The coding region of CmPEX6 was obtained by amplifying C. minitans genomic DNA with specific primers. It was predicted that CmPEX6 in ZS-1 consisted of three exons and two introns (60 and 69 bp, respectively) and encoded a polypeptide with 1,399 amino acids (GenBank under accession number JN391412). The gene CmPEX6 in the ZS-1TN22803 mutant was disrupted by tDNA insertion at nucleotide position 1582 after the translational start code (ATG) (see Fig. S1C in the supplemental material). The amino acid sequence showed high homology to S. cerevisiae PEX6 (53% identity) and to genes in filamentous fungi, including A. nidulans (92% identity) and C. lagenarium (93% identity), with the conserved motifs of the AAA protein family signature at the C terminus (see Fig. S2A). Phylogenetic analysis revealed that this gene is clustered with other identified fungal PEX6 homologs (see Fig. S2B).
RT-PCR analysis showed that CmPEX6 was expressed at a high level over the time course of C. minitans growth from 48 to 96 h growing on PDA plates (see Fig. S1D in the supplemental material).
Replacement of CmPEX6 and complementation of ZS-1TN22803 mutant.
To test whether the disruption of CmPEX6 by tDNA insertion is responsible for the phenotypic changes in mutant ZS-1TN22803, replacement vector pCMPEX-3300 was transformed into ZS-1. A total of 158 transformants without resistance to G418 among 400 hygromycin-resistant transformants were obtained, and two transformants, DCmPEX6-39 and DCmPEX6-98, were selected for further analysis.
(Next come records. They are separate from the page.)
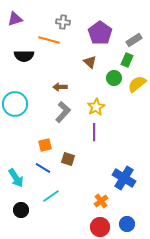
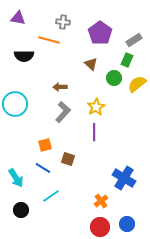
purple triangle: moved 3 px right, 1 px up; rotated 28 degrees clockwise
brown triangle: moved 1 px right, 2 px down
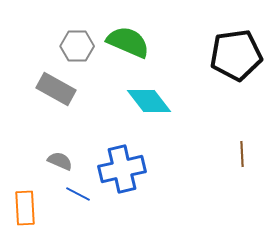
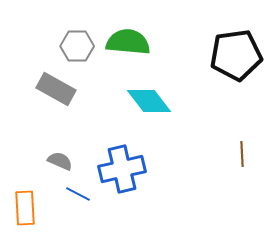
green semicircle: rotated 18 degrees counterclockwise
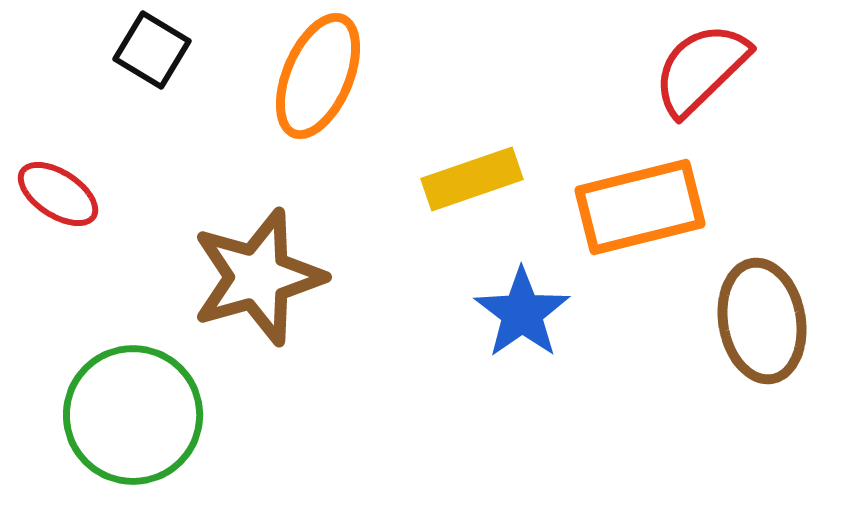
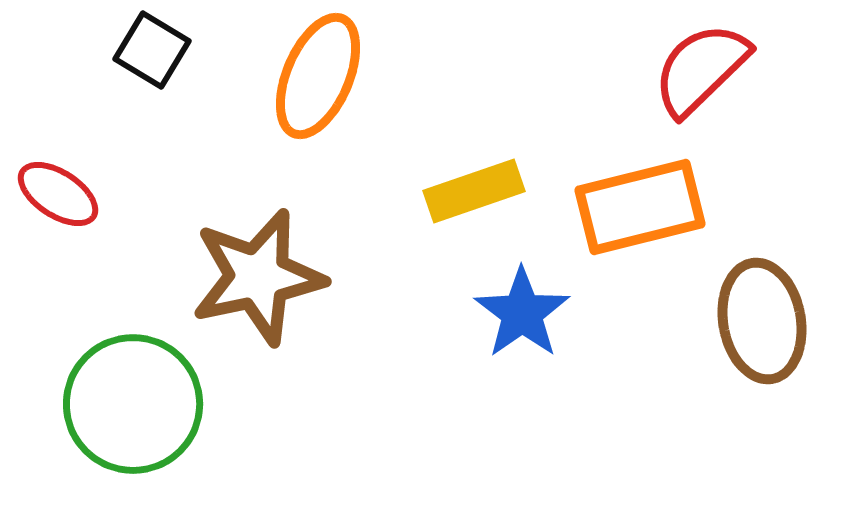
yellow rectangle: moved 2 px right, 12 px down
brown star: rotated 4 degrees clockwise
green circle: moved 11 px up
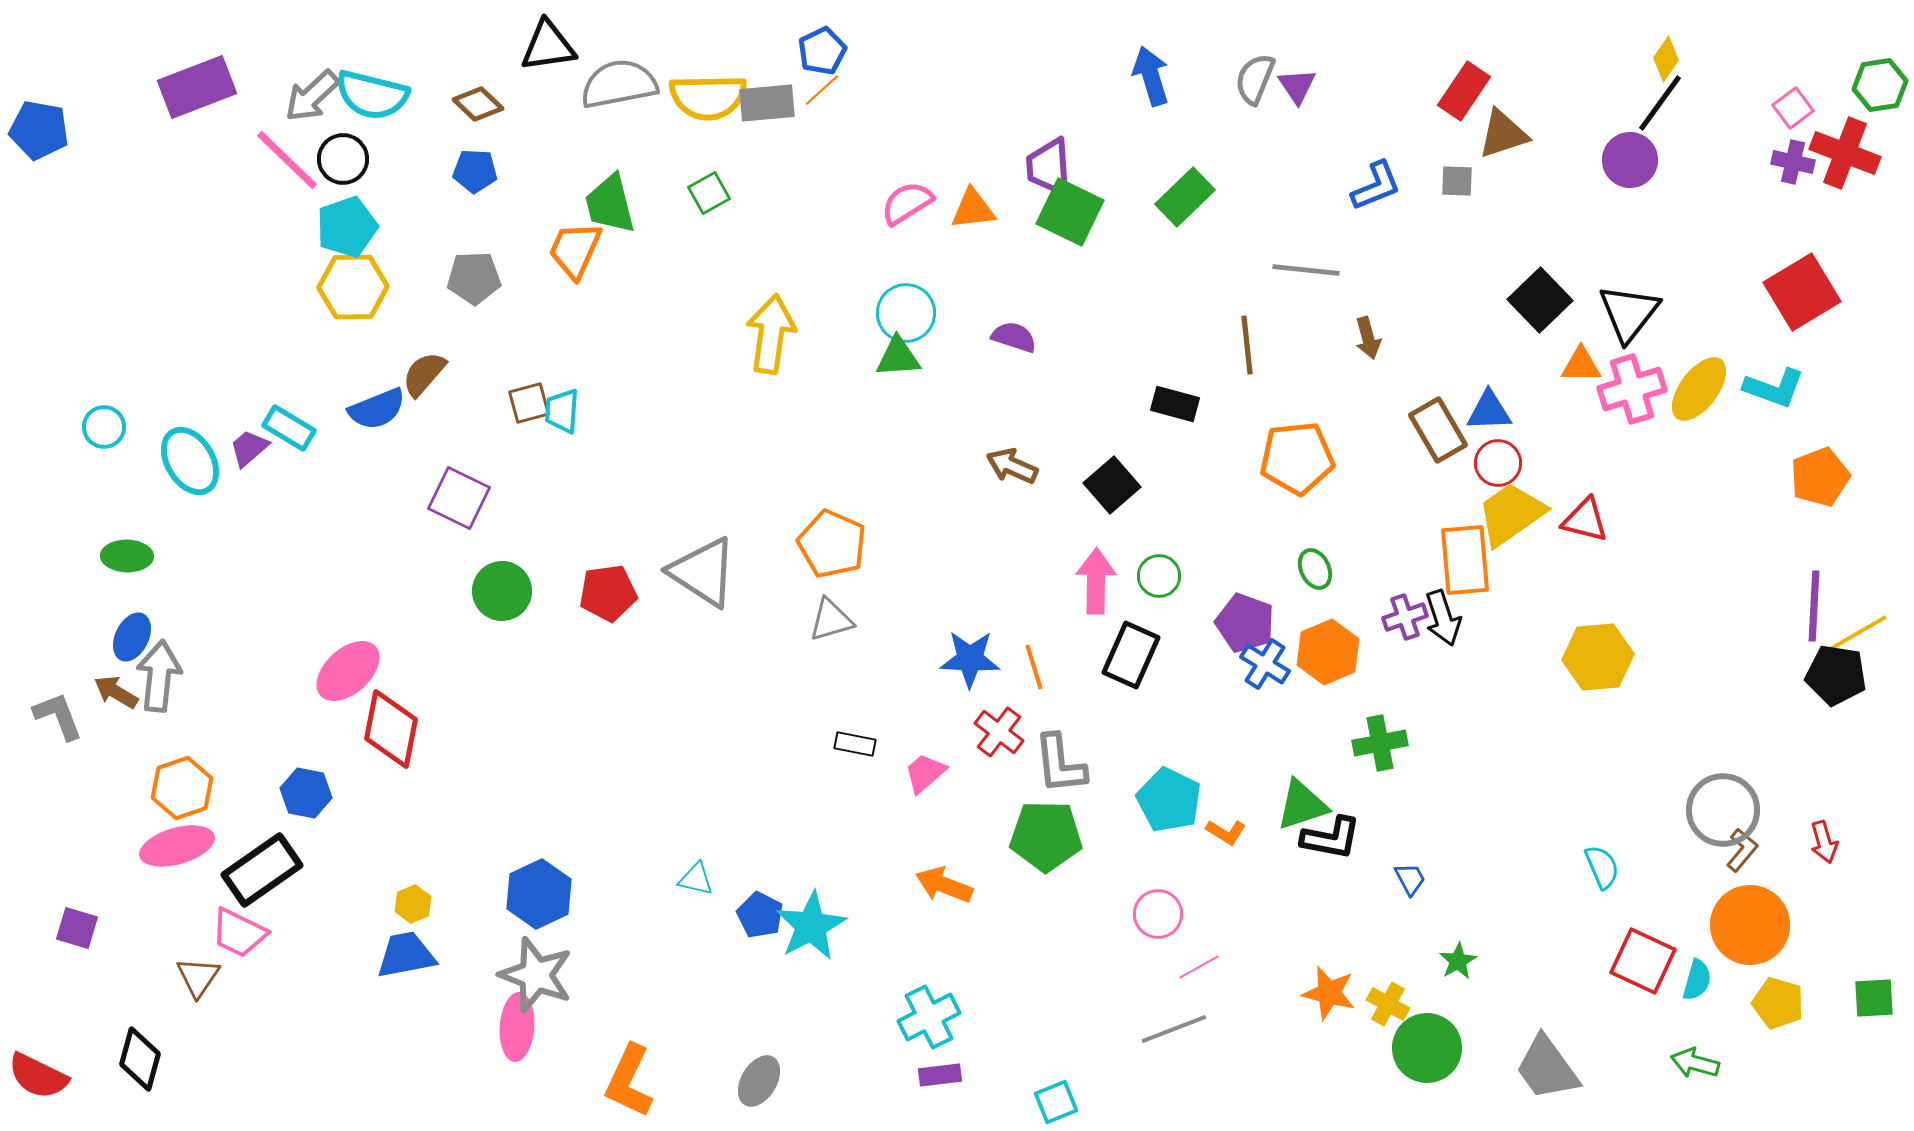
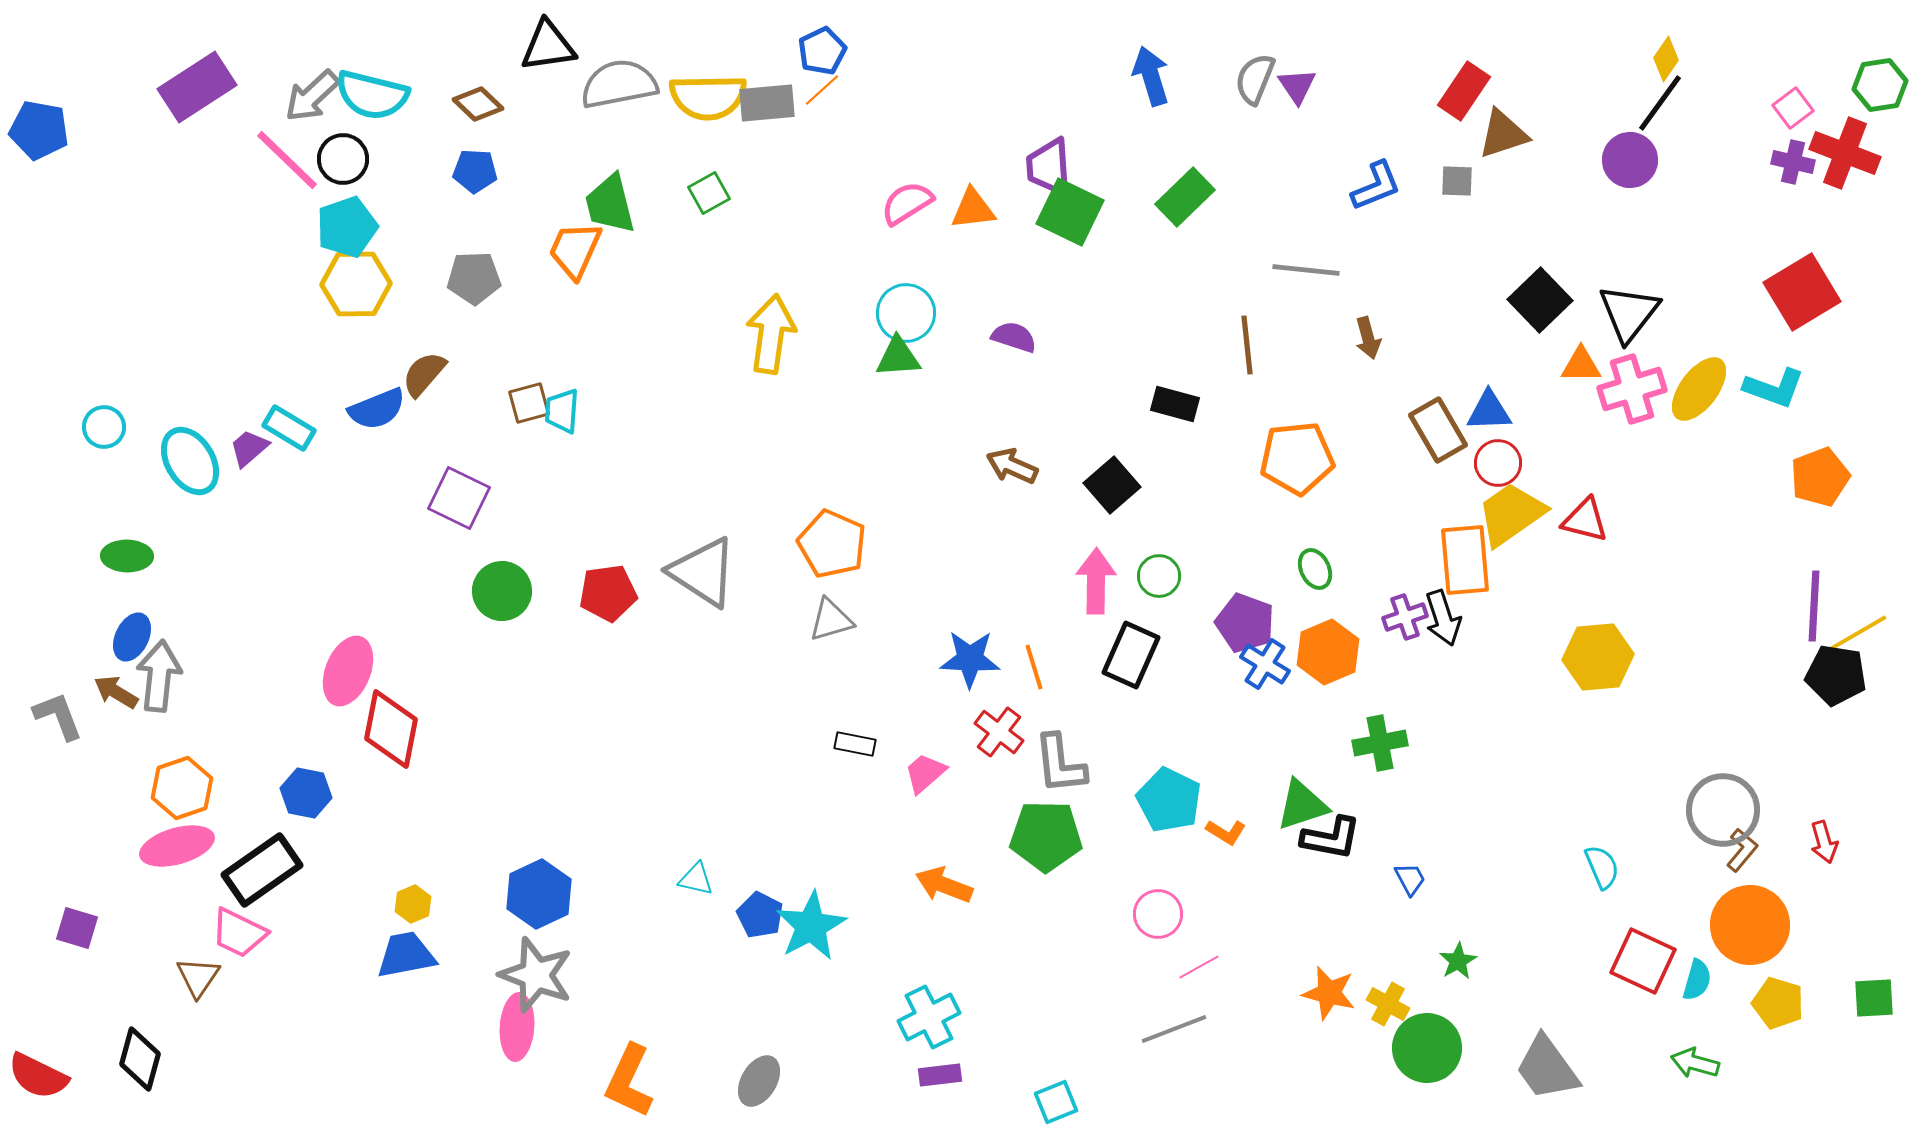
purple rectangle at (197, 87): rotated 12 degrees counterclockwise
yellow hexagon at (353, 287): moved 3 px right, 3 px up
pink ellipse at (348, 671): rotated 26 degrees counterclockwise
For complementation of the ZS-1TN22803 mutant, CmPEX6 with a PtrpC promoter was integrated into ZS-1TN22803 (see Fig. S3A in the supplemental material). A total of 120 putative complemented transformants were obtained, and one transformant, CmPEX6-com, was chosen for further characterization. RT-PCR analysis showed an expected 536-bp fragment of CmPEX6 in ZS-1 and CmPEX6-com but not in ZS-1TN22803, DCmPEX6-39, or DCmPEX6-98 (see Fig. S1D and S3B) when fungal RNA was extracted from mycelia grown on PDA plates at 96 h postincubation. The integration event of the CmPEX6 gene in the complemented transformant CmPEX6-com was further confirmed by Southern blotting in which two hybridization bands appeared when probed by the CmPEX6 fragment: one band represented the native CmPEX6 integrated with the tDNA insertion, and the other was the newly inserted CmPEX6 with a PtrpC promoter from the complementation vector (see Fig. S3C and D). Furthermore, Southern blot analysis demonstrated a targeted replacement of CmPEX6 in transformants DCmPEX6-39 and DCmPEX6-98, since there was one hybridization band when hph was used as a probe and no band when probed with a CmPEX6 fragment. These results confirm successful creations of both the replacement and the complemented mutants for CmPEX6 in C. minitans.
Involvement of CmPEX6 in conidiation and parasitism by C. minitans.
To decipher the roles of CmPEX6 in conidiation and parasitism to S. sclerotiorum, the phenotypic characteristics of the C. minitans strains were studied. There was no significant difference in colony morphology (Fig. 1A), mycelial growth rate (Fig. 1B), conidiation (Fig. 1C), or the ability to parasitize the sclerotia of S. sclerotiorum among the three CmPEX6-deficient mutants, DCmPEX6-39, DCmPEX6-98, and ZS-1TN22803 (Fig. 3). The conidial production of all three mutants was less than that of the wild-type strain ZS-1 by 1,000-fold (Fig. 1C and 2), and none of the mutants could parasitize the sclerotia of S. sclerotiorum (Fig. 3). Notably, the complemented mutant CmPEX6-com recovered all the defective characteristics of the mutant ZS-1TN22803 to an extent similar to that of wild-type ZS-1 (Fig. 1, 2, and 3). Taken together, these results demonstrated that CmPEX6 plays important roles in conidiation and parasitism by C. minitans.
Growth deficiency of CmPEX6 mutants on media amended with oleic acid.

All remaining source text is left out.